Administration of Index Schemas

Denodo Aracne allows configuring which fields will be contained by an index and their indexing features. Although it is normally not necessary, it is possible to create, edit, or eliminate configurations of index schemas through the Aracne administration tool.

In order to create a new Lucene index schema, the following parameters must be specified:

  • Schema name. The name of the schema which will be used in order to reference it from the index creation/edition screens.
  • Unique key. This indicates the name of the schema field which represents the primary key.
  • Default search field. This specifies the name of the schema field through which the searches will be made on the index, when a field in the query is not specified explicitly. This field will be created by Aracne and will contain the concatenation of the content of all the searchable fields in the schema.

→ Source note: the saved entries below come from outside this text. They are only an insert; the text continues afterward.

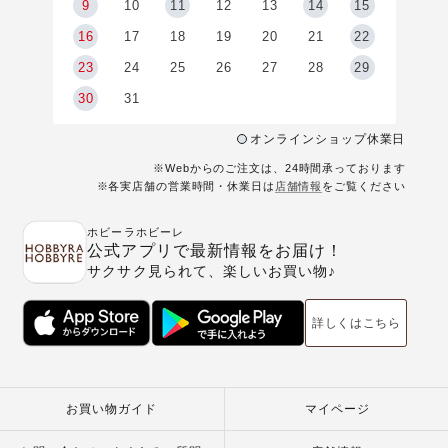
9
9
10
11
12
13
14
15
6
16
17
18
19
20
21
22
23
24
25
26
27
28
29
30
31
オンラインショップ休業日
※Webからのご注文は、24時間承っております
※各実店舗の営業時間・休業日は
店舗情報
をご覧ください
ホビーラホビーレ
公式アプリで最新情報をお届け！
サクサク見られて、楽しいお買い物♪
詳しくはこちら
お買い物ガイド
マイページ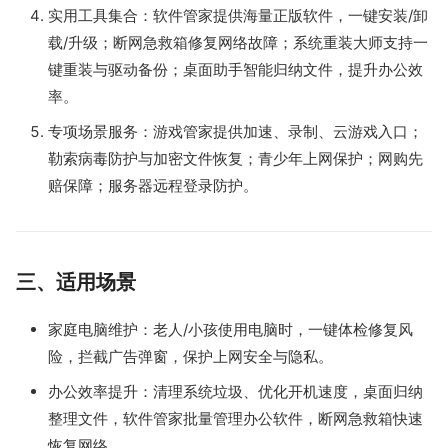
实用工具集合：软件管家提供海量正版软件，一键安装/卸
载/升级；断网急救箱修复网络故障；系统重装大师支持一
键重装与驱动备份；桌面助手智能归纳文件，提升办公效
率。
专项场景服务：游戏管家提供加速、录制、云游戏入口；
勒索病毒防护与加密文件恢复；青少年上网保护；网购先
赔保障；服务器远程登录防护。
三、适用场景
家庭电脑维护：老人/小孩使用电脑时，一键体检修复风
险，拦截广告弹窗，保护上网安全与隐私。
办公效率提升：清理系统垃圾、优化开机速度，桌面归纳
整理文件，软件管家批量管理办公软件，断网急救箱快速
恢复网络。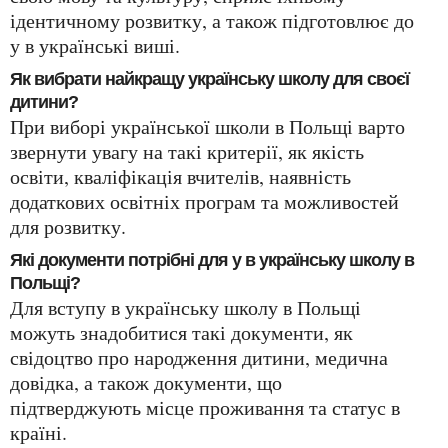
ідентичному розвитку, а також підготовлює до
у в українські виші.
Як вибрати найкращу українську школу для своєї
дитини?
При виборі української школи в Польщі варто
звернути увагу на такі критерії, як якість
освіти, кваліфікація вчителів, наявність
додаткових освітніх програм та можливостей
для розвитку.
Які документи потрібні для у в українську школу в
Польщі?
Для вступу в українську школу в Польщі
можуть знадобитися такі документи, як
свідоцтво про народження дитини, медична
довідка, а також документи, що
підтверджують місце проживання та статус в
країні.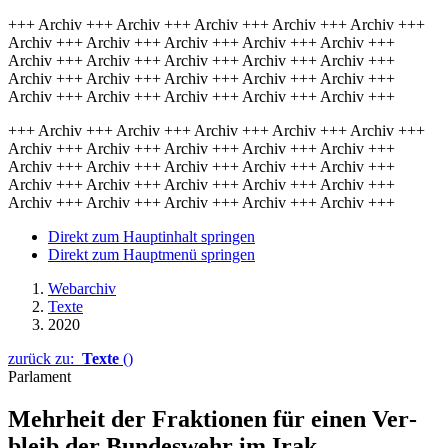
+++ Archiv +++ Archiv +++ Archiv +++ Archiv +++ Archiv +++
Archiv +++ Archiv +++ Archiv +++ Archiv +++ Archiv +++
Archiv +++ Archiv +++ Archiv +++ Archiv +++ Archiv +++
Archiv +++ Archiv +++ Archiv +++ Archiv +++ Archiv +++
Archiv +++ Archiv +++ Archiv +++ Archiv +++ Archiv +++
+++ Archiv +++ Archiv +++ Archiv +++ Archiv +++ Archiv +++
Archiv +++ Archiv +++ Archiv +++ Archiv +++ Archiv +++
Archiv +++ Archiv +++ Archiv +++ Archiv +++ Archiv +++
Archiv +++ Archiv +++ Archiv +++ Archiv +++ Archiv +++
Archiv +++ Archiv +++ Archiv +++ Archiv +++ Archiv +++
Direkt zum Hauptinhalt springen
Direkt zum Hauptmenü springen
Webarchiv
Texte
2020
zurück zu:
Texte
()
Parlament
Mehrheit der Frak­tionen für einen Ver­
bleib der Bundes­wehr im Irak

Additionally, it is possible to specify certain data for specific schema fields. In order to specify certain indexing properties for a field it is necessary to add an entry in the section Customized fields, thus allowing the configuration of the following properties:

  • Name. Name of the field to which the properties specified below are applied.
  • Index. This allows specifying whether searches can be made by a field and its type. The possible values are:
    • NO. Do not index the field, i.e. no searches are allowed by this field.
    • ANALYZED. This indexes the value of the field using the analyzer used by the index.
    • NOT_ANALYZED. This indexes the value of the field, but without using the analyzer. This also allows carrying out searches by this field.
  • Store. This allows specifying whether the field is stored in the index (i.e. if it will be shown as part of the document when it is returned as a search result). The possible values are:
    • NO. It does not store the field value in the index.
    • YES. This stores the original value of the field in the index.
  • Boost. This specifies the default relevance of the field in the searches. This is a positive value. When raising this value, more importance will be given in the searches to the documents which contain occurrences of the words searched for in this field.
  • Search. This specifies whether the content of the field is to be stored in the Default search field so that it is included in the global searches (when no field is specified in the schema). The possible values are:
    • NO. The content of the field is not stored in the default search field.
    • YES. The content of the field is stored in the default search field.

By default, all the non-binary fields of the document sent to the indexing server will be stored in the index (Store = YES), divided into words (Index = ANALYZED), with relevance 1 (Boost = 1), and their content is included in the Default search field.

The schema of default indexes (standard) defines the “identifier” field as the primary key and as the default search field “searchableContent”. It also defines the fields “path” and “mimetype” as not analyzed (Index = NOT_ANALYZED), stored in the index (Store = YES), and its content is not stored in the default search field (Search = NO).

There is another default schema (globalsearch) which is intended to be used with the Denodo Global Search crawler. This schema is defined as the standard schema, with some additional fields: “name”, “type” and “self”. These three fields are configured as not analyzed (Index = NOT_ANALYZED), stored in the index (Store = YES) and its content is stored in the default search field (Search = YES).